Israeli Physicians’ Group Condemns State Torture
Medical doctors, Zionist government willingly participate in mass abuse of Palestinians
By Richard Walker
Israel’s Physicians for Human Rights, a group funded by the European Union, has demanded that Shin Bet, the country’s internal security service, stop coercing sick Palestinians to become informers in return for medical treatment.
The group also claims that in recent years there has been evidence of the use of torture in Israel’s detention system despite a 1999 Israeli Supreme Court ruling prohibiting it. In particular, two leading members of PHR—Physicians for Human Rights—allege that medical personnel have been “shamefully involved” in the use of torture.
The latest confrontation came in a statement carried in Haaretz, one of the country’s leading newspapers. It said Shin Bet was exploiting sick Palestinians by detaining them at crossing points between Israel and
Gaza and interrogating them for hours, demanding they become informers against Hamas to enter Israel for medical treatment. A man suffering from cancer was told if he did not agree to work for Shin Bet he would be sent home and the cancer would spread to his brain and kill him.
A journalist from Gaza was detained for hours after he went to a crossing seeking permission to enter Israel to have medical work done to save his eye sight. When he refused to become an informer he was denied entry and has since lost sight in one eye. He fears he will end up totally blind.
Shin Bet argues that it has a legal right to detain and question people and claims that in the past three years three people claiming to need medical treatment turned out to be suicide bombers. According to PHR, this is the “ticking time bomb” justification, which does not fit the reality.
The most damning criticism has been directed at chief medical officers and physicians whom PHR claims are acting as “collaborators” in the use of torture.
Hadas Ziv, who is executive director of PHR-Israel and Dr. Ze’evWeiner, a psychiatrist and member of the group’s Ethics Committee reject the “ticking time bomb” argument. They say medical personnel should be prohibited by their professional bodies from participating in any way in the use of torture. According to Ziv and Weiner, physicians are turning a blind eye to torture or enabling it by monitoring the health of a prisoner during an interrogation. They offer the following
solution to end torture:
“Some will ask why we focus on medical personnel; shouldn’t torture itself be the focal point of the struggle? The answer is: Of course it should. However, we should not downplay the importance of removing physicians from the system as the most effective step towards eradicating torture entirely. Medical personnel are a central tool or a kind of fig leaf that enables others within the system to carry out this kind of activity under a veil. Try to imagine an execution taking place in the United States without an anesthesiologist to enable the execution to be conducted without pain. Or try to imagine the Shin Bet designing methods of torture without seeking medical consultation, or an interrogator working without a medical safety net to treat those who are injured. In addition, the mere existence of torture harms the whole of society and the involvement of physicians in torture destroys the ethical cornerstone of the medical profession. Its ramifications extend in general beyond the walls of the prison and interrogation facilities. If organizations such as Shin Bet and the Ministry of Defense lack ethical codes then the involvement of physicians in torture, in knowing, in acting, in failing to report or issue warnings is prohibited under every ethical code.”
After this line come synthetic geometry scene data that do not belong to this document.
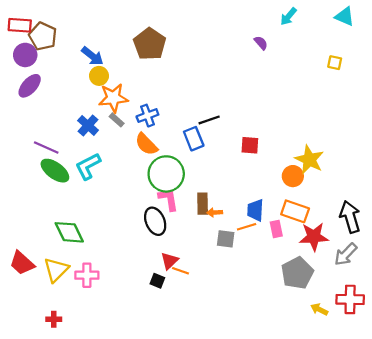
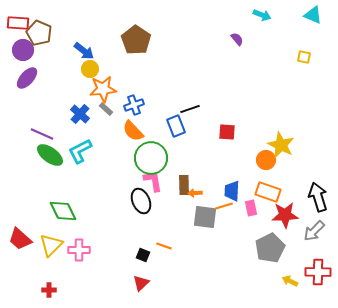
cyan arrow: (288, 16) -> (262, 15), turned -108
gray square: (226, 239) -> (205, 217), size x1.4
red triangle: (169, 261) -> (141, 283), moved

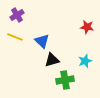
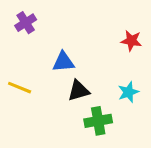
yellow line: (15, 37) -> (20, 88), moved
blue triangle: (42, 41) -> (63, 62), turned -49

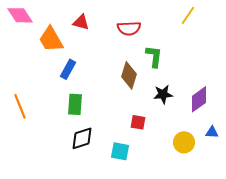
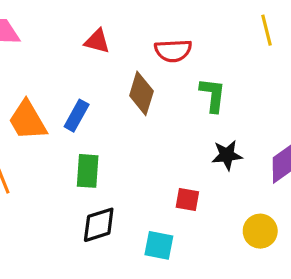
yellow line: (188, 15) -> (266, 30), turned -48
orange trapezoid: (51, 39) -> (27, 120), moved
brown diamond: (129, 75) -> (141, 93), moved

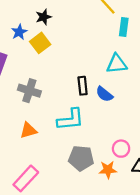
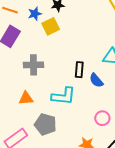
gray cross: (29, 91) -> (34, 65), turned -30
pink circle: (121, 149) -> (102, 118), moved
gray pentagon: (81, 158) -> (45, 124), moved

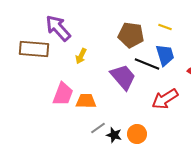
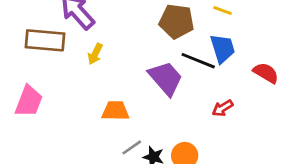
yellow arrow: (81, 56) -> (95, 54), moved
pink trapezoid: (63, 94) -> (29, 101), moved
red arrow: (165, 99) -> (223, 108), size x0.6

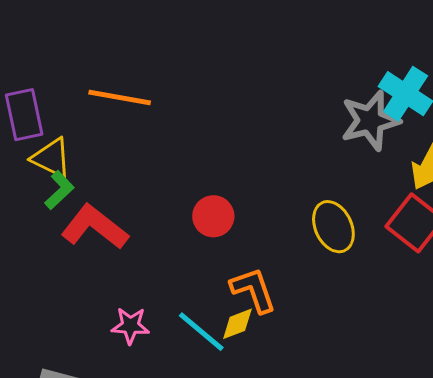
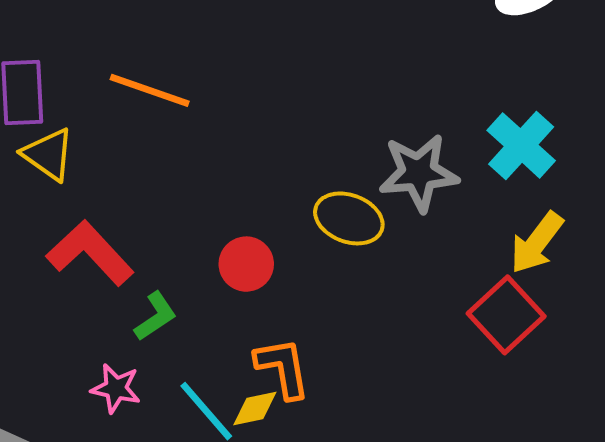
gray star: (370, 121) -> (419, 173), moved
green L-shape: (59, 190) -> (155, 316), moved
yellow ellipse: (333, 227) -> (349, 218), moved, turned -54

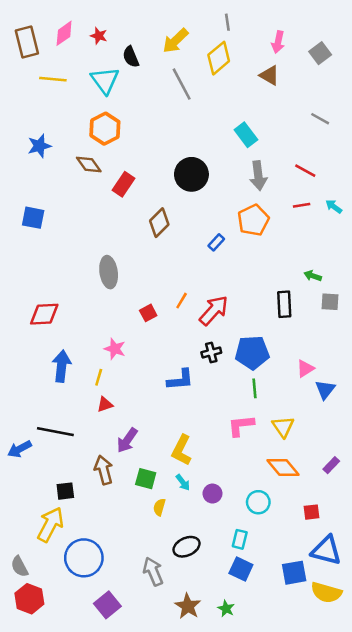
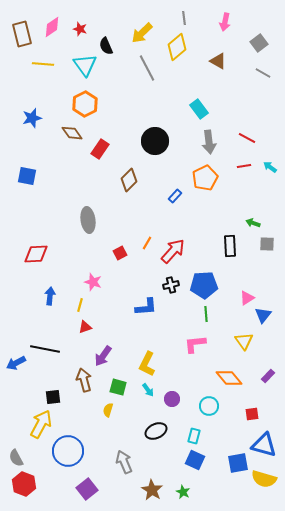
pink arrow: (278, 42) -> (225, 22), moved
gray line: (320, 119) -> (263, 73), moved
blue arrow: (62, 366) -> (50, 296), size x0.7
yellow triangle: (283, 427) -> (244, 341), moved
yellow semicircle: (159, 507) -> (108, 410), moved
black ellipse: (187, 547) -> (156, 431), moved

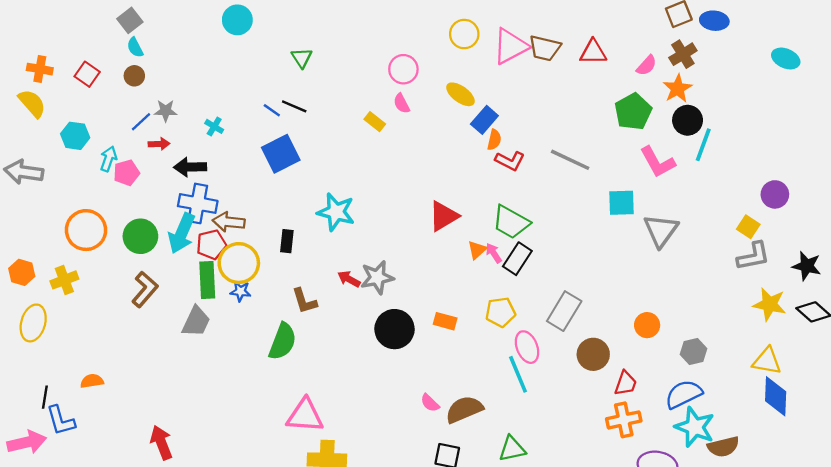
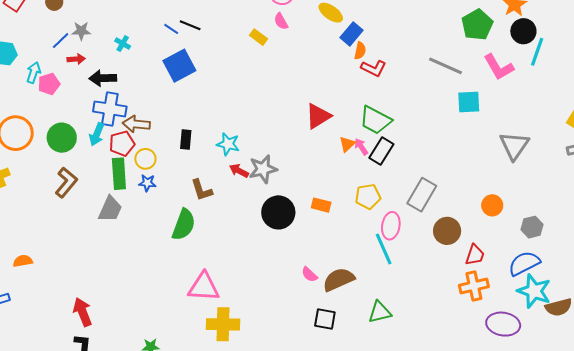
gray line: (570, 160) -> (446, 66), moved
cyan star: (336, 212) -> (228, 144), moved, size x0.7
gray triangle: (661, 230) -> (514, 146), moved
cyan arrow: (182, 233) -> (97, 134), size x0.7
yellow circle: (239, 263) -> (145, 159), size x0.6
pink ellipse: (527, 347) -> (391, 226), turned 32

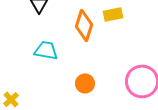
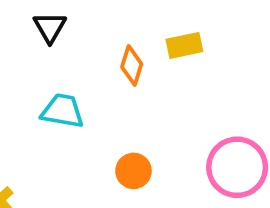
orange diamond: (84, 25) -> (132, 65), size x0.7

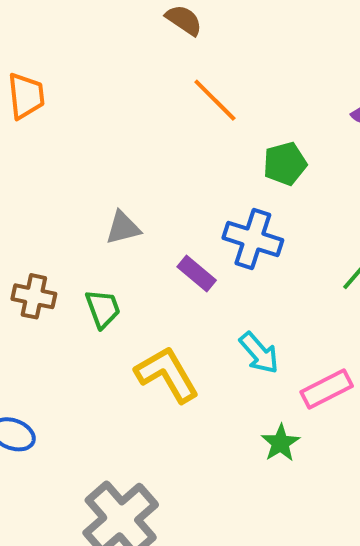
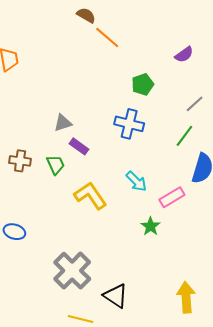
orange line: (215, 100) -> (107, 37), moved
purple rectangle: (197, 274) -> (79, 146), moved

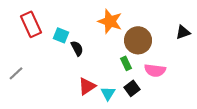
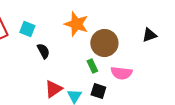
cyan square: (61, 35) -> (27, 29), moved
black square: (132, 88) -> (98, 91), turned -35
Ziv and Weiner also allege that detainees who have been seriously tortured have often come into direct contact with medical teams in the emergency rooms of general and psychiatric hospitals and it is up to those teams, who are not under the prison regime, to “resolutely protect” tortured detainees.
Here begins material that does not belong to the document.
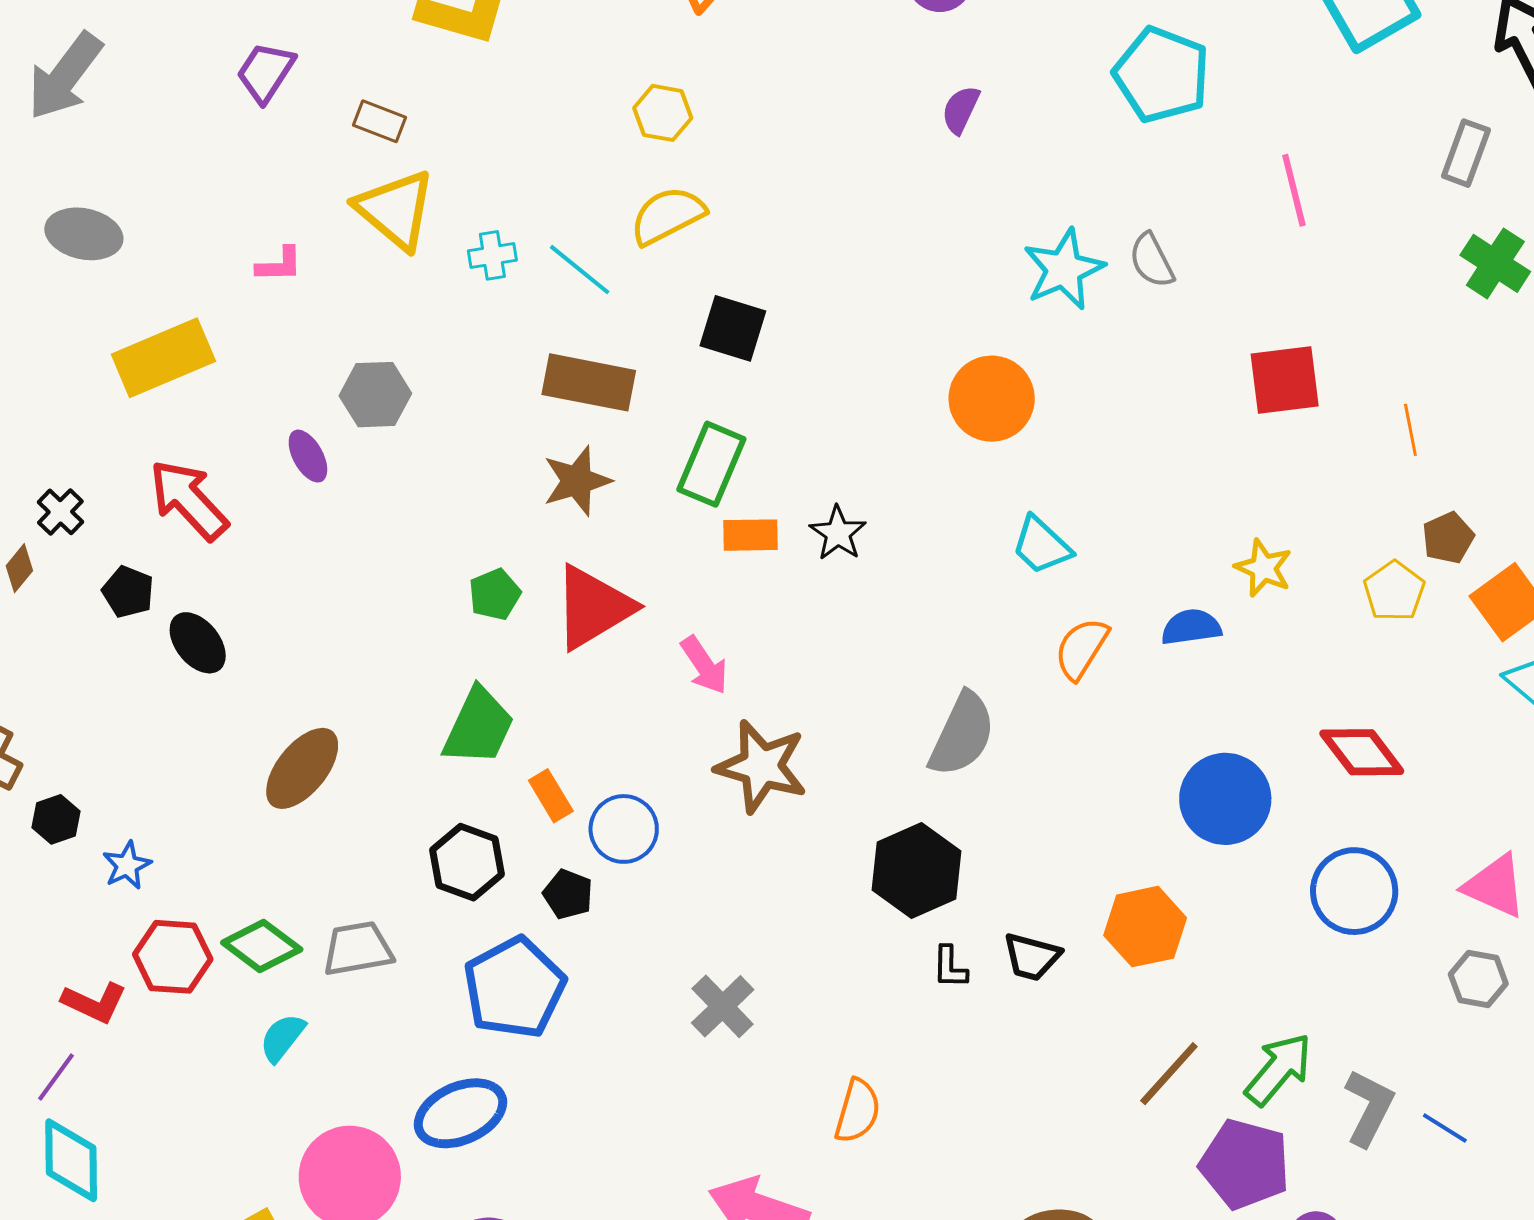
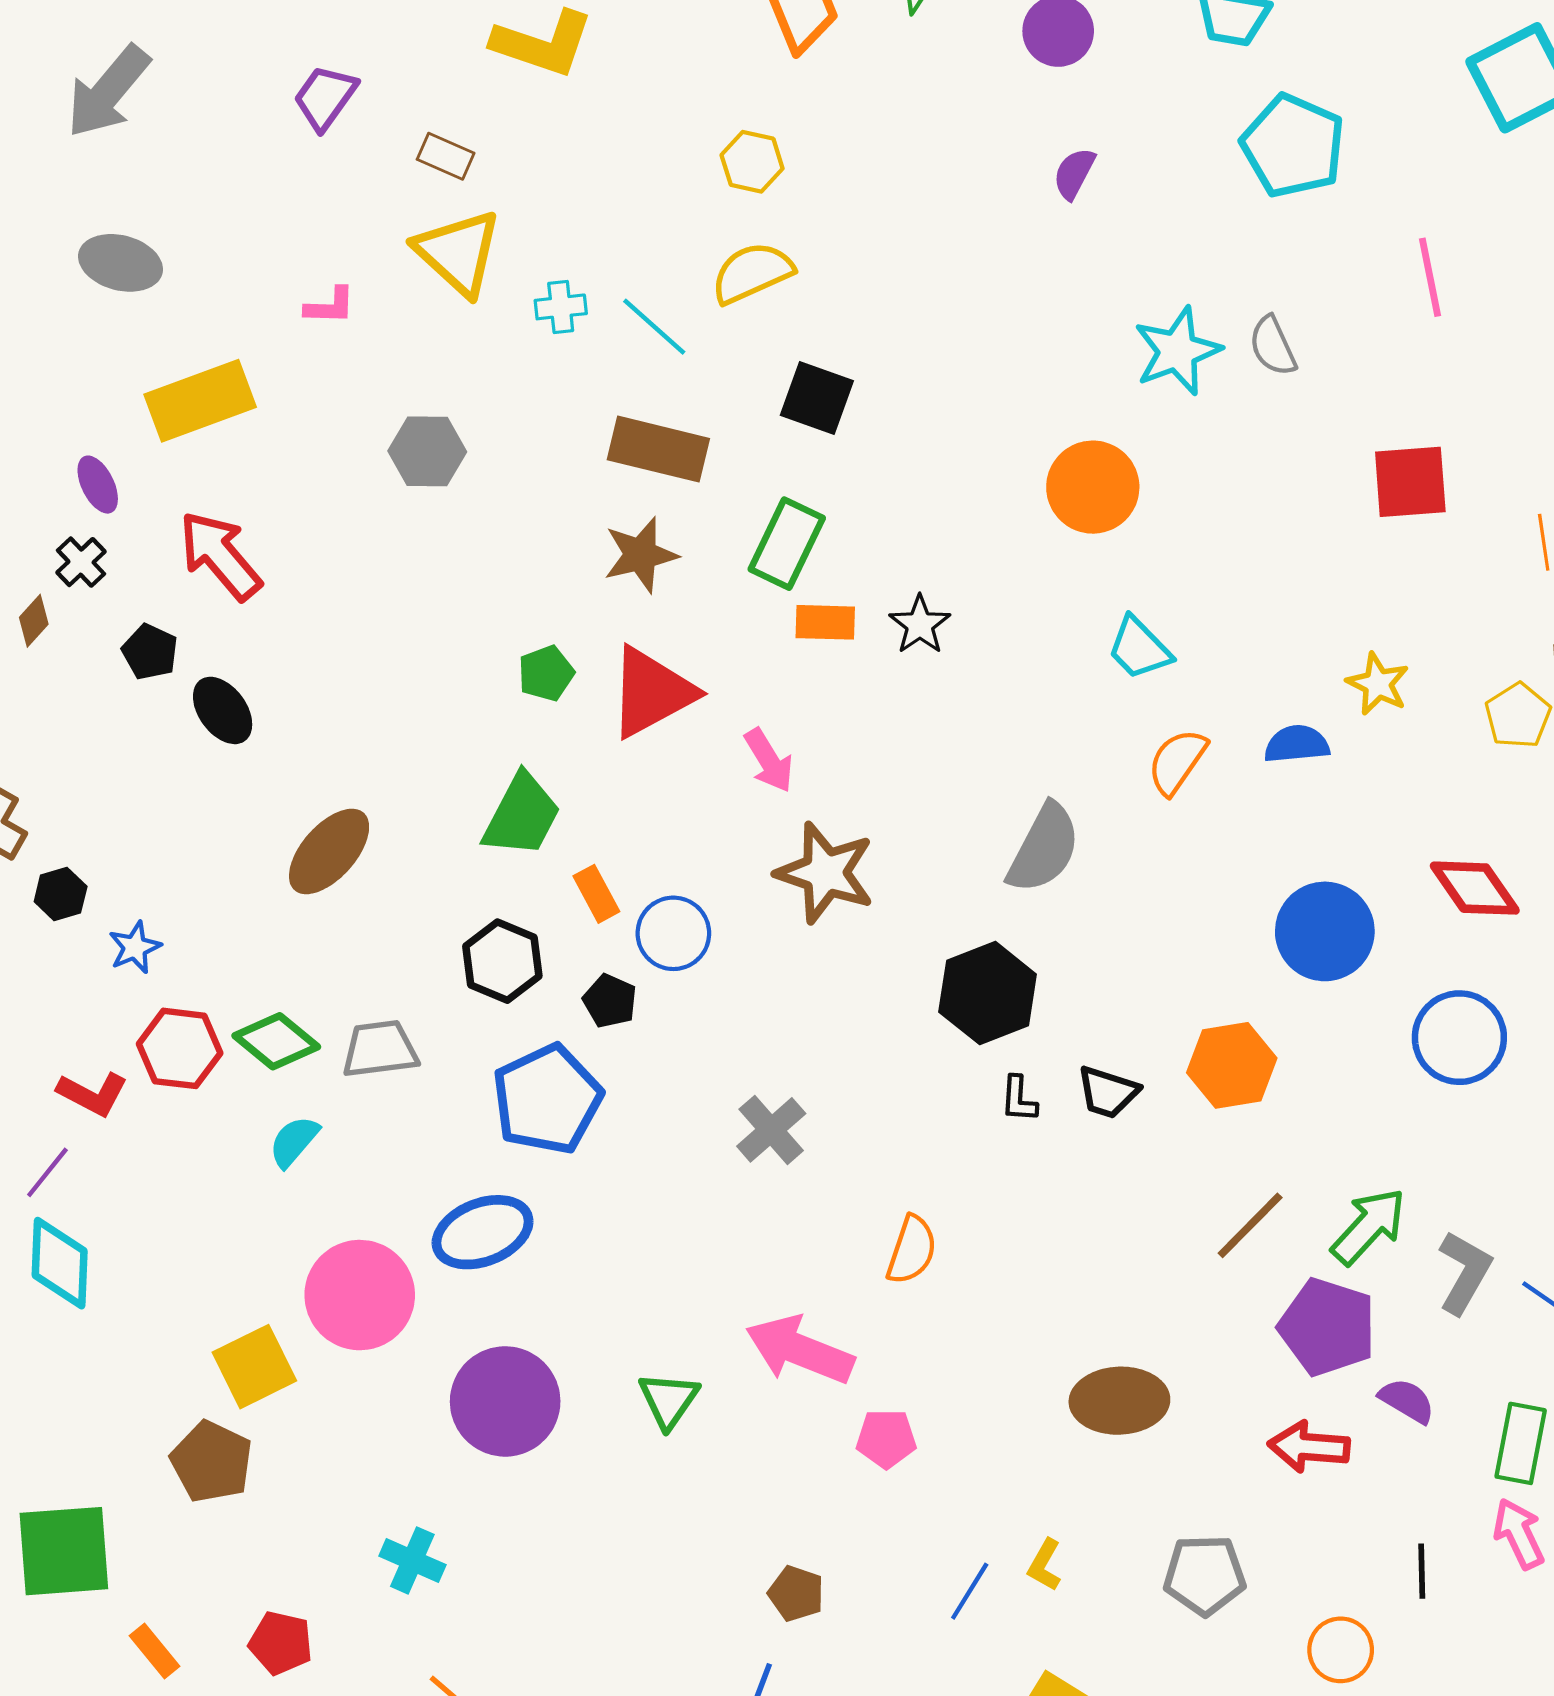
purple ellipse: (308, 456) -> (98, 485), moved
“We have been disappointed here too,” say Ziv and Weiner. “It is enough to mention that several detainees who arrived at hospital with signs of torture on their body or mind who were returned immediately or several days later to the interrogation facilities, to their torturers. We should take into account here the fact that there exists a comprehensive system in Israel that dehumanizes the victim and places security considerations over the interests of the detainee-patient.”
The two PGR executives quote the renowned academic, Prof. Daniel Statman, who said the fact torture is reserved for Palestinians and not Jews confirms that it is used to gain control over the Palestinians and to intimidate and restrain them – not to obtain information about a “ticking time bomb.”
Richard Walker is the nom de plume of a former mainstream news producer who now writes for AFP so that he can discuss topics considered taboo in the mainstream press.